We had guests and each day I added a bit more. Checked the scale and so that encouraged me to try more and more each day. Which is nice. I had not had pizza or booze this whole year. I found that if I stuck largely to my old routine and added a few things here and there I was fine. I continued to eat every few hours as is my norm. Plus between the flax seeds in my CSP shake or the psyllium in my protein pancakes, I think it helped things along the next day.

But, yesterday, whew. Out all day and a few too many carb choices.

The good news is that it is out of my system. And I am gladly enjoying my yogurt and berries as was my norm. After dinner yesterday I was okay this is it. And this morning, feeling as crappy as I do, this is definitely it. If the guests were still here I would have insisted on eating my way or separating for a meal. Just can’t do it anymore.

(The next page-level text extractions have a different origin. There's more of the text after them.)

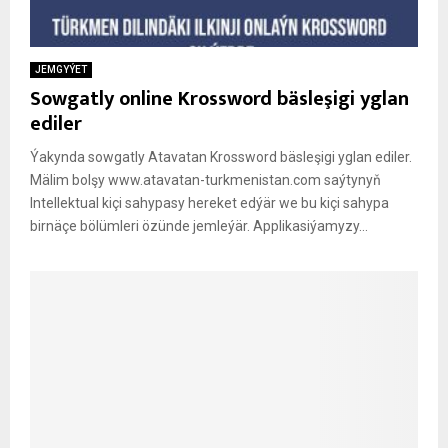
JEMGYÝET
Sowgatly online Krossword bäsleşigi yglan
ediler
Ýakynda sowgatly Atavatan Krossword bäsleşigi yglan ediler.
Mälim bolşy www.atavatan-turkmenistan.com saýtynyň
Intellektual kiçi sahypasy hereket edýär we bu kiçi sahypa
birnäçe bölümleri özünde jemleýär. Applikasiýamyzy...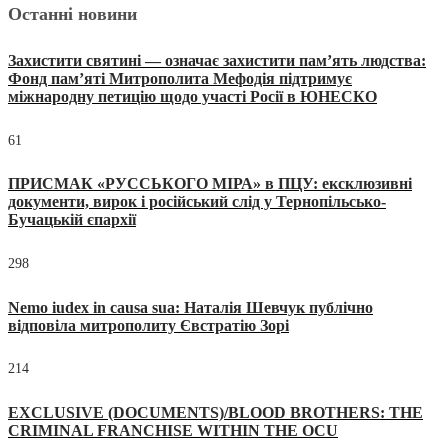
Останні новини
Захистити святині — означає захистити пам’ять людства:
Фонд пам’яті Митрополита Мефодія підтримує
міжнародну петицію щодо участі Росії в ЮНЕСКО
61
ПРИСМАК «РУССЬКОГО МІРА» в ПЦУ: ексклюзивні
документи, вирок і російський слід у Тернопільсько-
Бучацькій єпархії
298
Nemo iudex in causa sua: Наталія Шевчук публічно
відповіла митрополиту Євстратію Зорі
214
EXCLUSIVE (DOCUMENTS)/BLOOD BROTHERS: THE
CRIMINAL FRANCHISE WITHIN THE OCU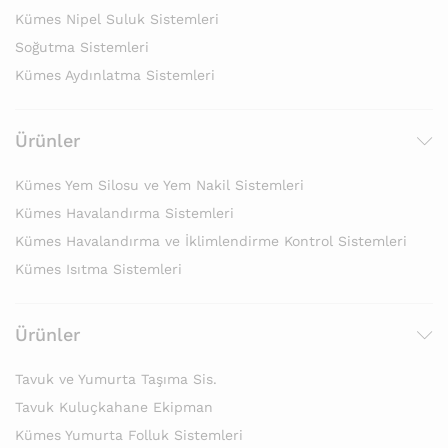
Kümes Nipel Suluk Sistemleri
Soğutma Sistemleri
Kümes Aydınlatma Sistemleri
Ürünler
Kümes Yem Silosu ve Yem Nakil Sistemleri
Kümes Havalandırma Sistemleri
Kümes Havalandırma ve İklimlendirme Kontrol Sistemleri
Kümes Isıtma Sistemleri
Ürünler
Tavuk ve Yumurta Taşıma Sis.
Tavuk Kuluçkahane Ekipman
Kümes Yumurta Folluk Sistemleri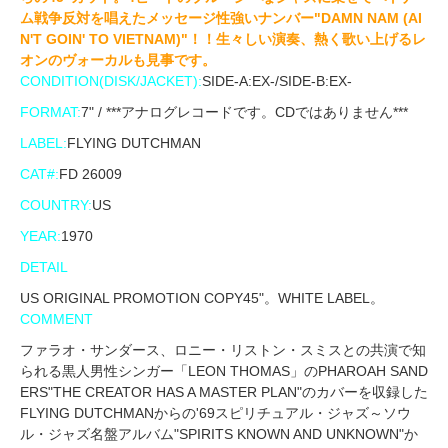
ム戦争反対を唱えたメッセージ性強いナンバー"DAMN NAM (AI
N'T GOIN' TO VIETNAM)"！！生々しい演奏、熱く歌い上げるレ
オンのヴォーカルも見事です。
CONDITION(DISK/JACKET):
SIDE-A:EX-/SIDE-B:EX-
FORMAT:
7" / ***アナログレコードです。CDではありません***
LABEL:
FLYING DUTCHMAN
CAT#:
FD 26009
COUNTRY:
US
YEAR:
1970
DETAIL
US ORIGINAL PROMOTION COPY45"。WHITE LABEL。
COMMENT
ファラオ・サンダース、ロニー・リストン・スミスとの共演で知
られる黒人男性シンガー「LEON THOMAS」のPHAROAH SAND
ERS"THE CREATOR HAS A MASTER PLAN"のカバーを収録した
FLYING DUTCHMANからの'69スピリチュアル・ジャズ～ソウ
ル・ジャズ名盤アルバム"SPIRITS KNOWN AND UNKNOWN"か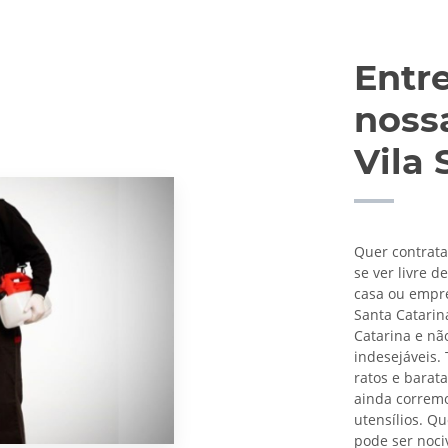
Entr
noss
Vila 
Quer contrata
se ver livre 
casa ou empre
Santa Catarin
Catarina e nã
indesejáveis.
ratos e barat
ainda corremo
utensílios. Q
pode ser noci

As I snarfed down a piece of pizza last night (yes, after dinner) I was like hmm, this is not that good. I had several pieces the day before and I suspect it was the novelty of it. Yummy. But, it was as if once I was done, I was done. Cold pizza was not as good as I remember from 2011. Yesterday reminded of me old eating habits. Oh pizza is in the fridge I will eat it. And if the pie was still there, I would have eaten that and so on and so on. And that was behavior I needed to catch as well.

This heavy, slow, tired, dull feeling is just not attractive or enticing. It’s like drinking and feeling the effects. I could have never compared carbs to booze but that is what it feels like. Good in mouth. Bad later. And that just isn’t fun anymore.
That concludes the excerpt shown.